* **Task objective**:
Leaving out all pictures, repeat exactly the lines from the one that holds "お知らせ (587, 2062)" to the last line of the entries below.

Top of Supplied material

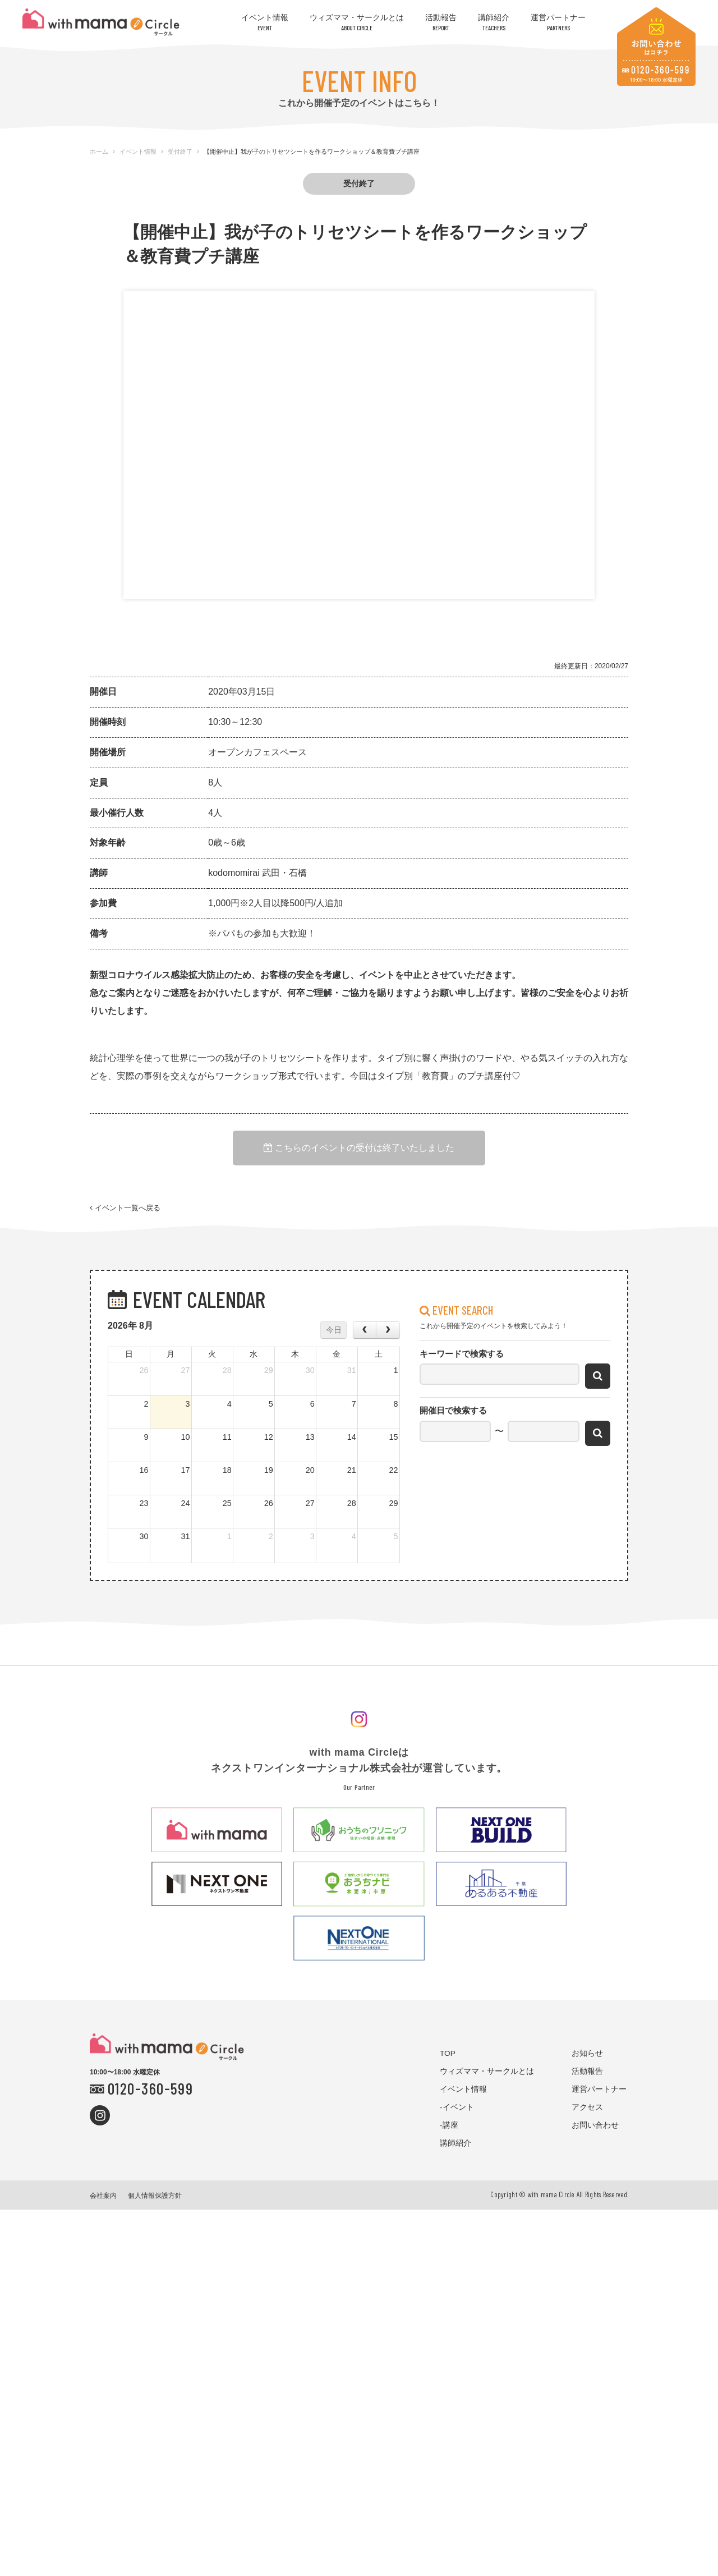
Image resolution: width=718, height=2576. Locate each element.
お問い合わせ (595, 2134)
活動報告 (441, 22)
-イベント (457, 2116)
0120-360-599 (150, 2097)
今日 (334, 1338)
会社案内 (103, 2204)
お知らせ (587, 2062)
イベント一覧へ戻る (125, 1214)
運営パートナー (558, 22)
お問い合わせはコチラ (656, 46)
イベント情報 (264, 22)
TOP (447, 2062)
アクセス (587, 2116)
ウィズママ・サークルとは (357, 22)
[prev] (364, 1338)
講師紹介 (493, 22)
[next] (387, 1338)
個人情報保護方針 (155, 2204)
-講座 (449, 2134)
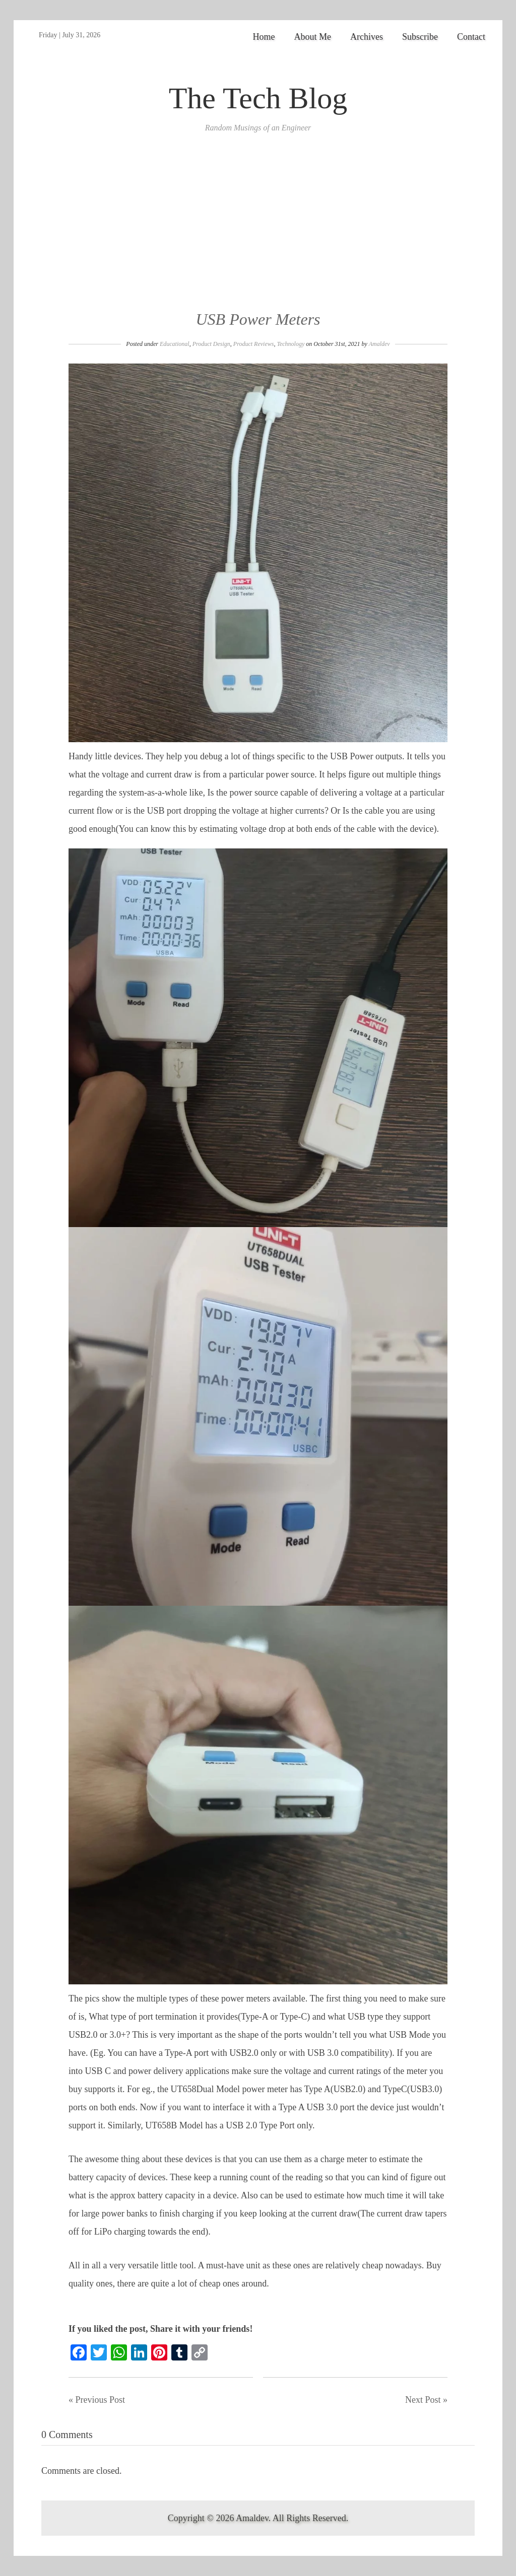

Bottom of Supplied material

* **Task response**:
お知らせ (587, 2062)
イベント一覧へ戻る (125, 1214)
運営パートナー (558, 22)
お問い合わせはコチラ (656, 46)
イベント情報 (264, 22)
TOP (447, 2062)
アクセス (587, 2116)
ウィズママ・サークルとは (357, 22)
[prev] (364, 1338)
講師紹介 (493, 22)
[next] (387, 1338)
個人情報保護方針 (155, 2204)
-講座 (449, 2134)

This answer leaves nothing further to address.